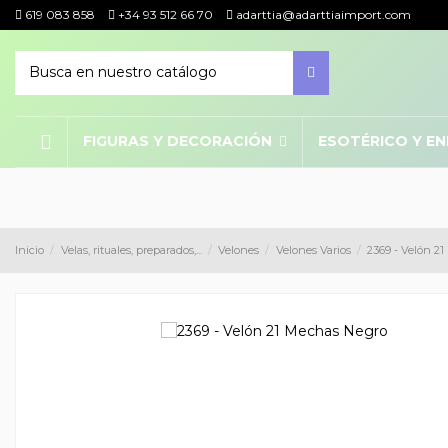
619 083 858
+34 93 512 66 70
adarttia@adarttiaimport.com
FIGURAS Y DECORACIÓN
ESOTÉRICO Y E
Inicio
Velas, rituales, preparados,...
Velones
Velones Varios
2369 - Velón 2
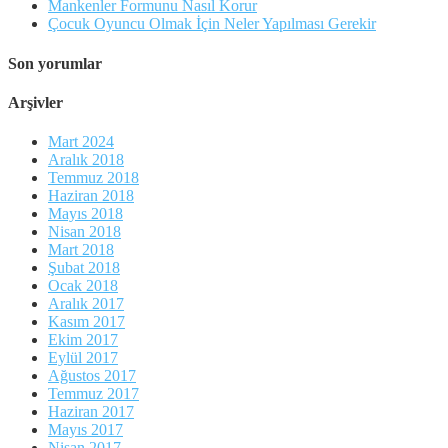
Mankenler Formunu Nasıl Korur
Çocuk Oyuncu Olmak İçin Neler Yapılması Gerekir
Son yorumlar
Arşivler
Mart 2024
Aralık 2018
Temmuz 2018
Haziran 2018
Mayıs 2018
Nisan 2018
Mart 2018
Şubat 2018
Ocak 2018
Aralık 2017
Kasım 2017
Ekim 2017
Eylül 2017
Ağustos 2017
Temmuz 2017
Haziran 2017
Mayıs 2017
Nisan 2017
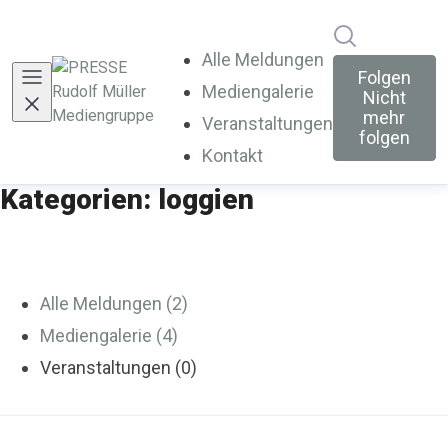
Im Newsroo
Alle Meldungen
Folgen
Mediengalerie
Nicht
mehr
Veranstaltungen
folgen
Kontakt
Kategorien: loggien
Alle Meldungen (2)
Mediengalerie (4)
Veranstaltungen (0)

········

Exercise details: Return all the lines above exactly; none of the pictures should appear.

Solution to this task:
619 083 858
+34 93 512 66 70
adarttia@adarttiaimport.com
FIGURAS Y DECORACIÓN
ESOTÉRICO Y E
Inicio
Velas, rituales, preparados,...
Velones
Velones Varios
2369 - Velón 2
Mankenler Formunu Nasıl Korur
Çocuk Oyuncu Olmak İçin Neler Yapılması Gerekir
Son yorumlar
Arşivler
Mart 2024
Aralık 2018
Temmuz 2018
Haziran 2018
Mayıs 2018
Nisan 2018
Mart 2018
Şubat 2018
Ocak 2018
Aralık 2017
Kasım 2017
Ekim 2017
Eylül 2017
Ağustos 2017
Temmuz 2017
Haziran 2017
Mayıs 2017
Nisan 2017
Im Newsroo
Alle Meldungen
Folgen
Mediengalerie
Nicht
mehr
Veranstaltungen
folgen
Kontakt
Kategorien: loggien
Alle Meldungen (2)
Mediengalerie (4)
Veranstaltungen (0)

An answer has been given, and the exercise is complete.